The following methods may help reduce failed labor inductions:

  • Performing elective inductions only at 39 weeks or later for medical reasons.
  • Using medications like prostaglandins to ripen the cervix before oxytocin induction.
  • Having strict protocols for oxytocin administration and discontinuation if inadequate progress.
  • Using deliberate, sequential induction steps matched to the Bishop score.
  • Allowing longer labors in first-time mothers before diagnosing failure to progress.
  • Encouraging operative vaginal deliveries like vacuum or forceps when appropriate.
  • Having experienced obstetricians readily available for emergencies.

However, C-sections will still be necessary in many cases for maternal and fetal indications.

Risks of failed induction

Allowing labor to continue indefinitely after failed induction increases risks of complications including:

  • Maternal exhaustion, emotional distress.
  • Infection due to prolonged rupture of membranes.
  • Postpartum hemorrhage due to uterine exhaustion.
  • Fetal distress due to cord compression or placental insufficiency.
  • Uterine rupture in women with previous C-sections attempting vaginal birth.

For this reason, time limits are set on the induction process before moving to a C-section if progress remains inadequate.
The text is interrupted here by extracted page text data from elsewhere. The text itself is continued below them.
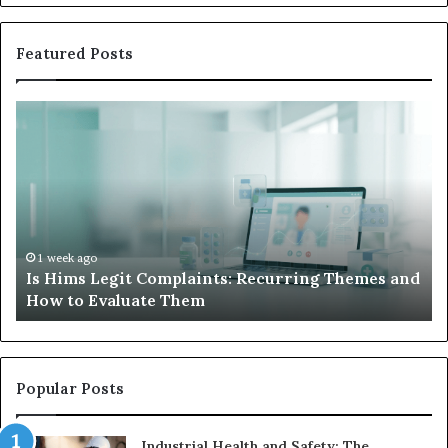
Featured Posts
Is
Wh
Hims
to
Legit
D
Complaints:
W
Recurring
Yo
Themes
Ch
and
A
How
De
1 week ago
Is Hims Legit Complaints: Recurring Themes and
to
Ju
How to Evaluate Them
Evaluate
Si
Them
Un
Popular Posts
Industrial Health and Safety: The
This helps avoid potentially life-threatening complications.

Conclusion

Overall, approximately 25% of induced labors end in C-section, with higher rates among first-time mothers, unfavorable cervices, and pregnancy complications. Careful patient selection, standardized induction protocols, allowing longer labors in nulliparous women, and having experienced staff available can reduce the number of failed inductions. However, C-sections remain an important option when problems arise to prevent harm to both mother and baby.